## Task brief
Select the lines below containing the word "ALTO".

[Extracted page text data]
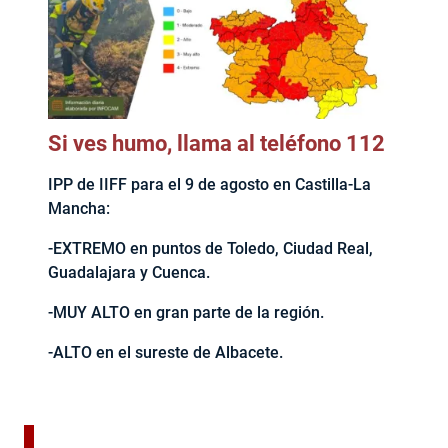
Si ves humo, llama al teléfono 112
IPP de IIFF para el 9 de agosto en Castilla-La
Mancha:
-EXTREMO en puntos de Toledo, Ciudad Real,
Guadalajara y Cuenca.
-MUY ALTO en gran parte de la región.
-ALTO en el sureste de Albacete.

## Output for this exercise
-MUY ALTO en gran parte de la región.
-ALTO en el sureste de Albacete.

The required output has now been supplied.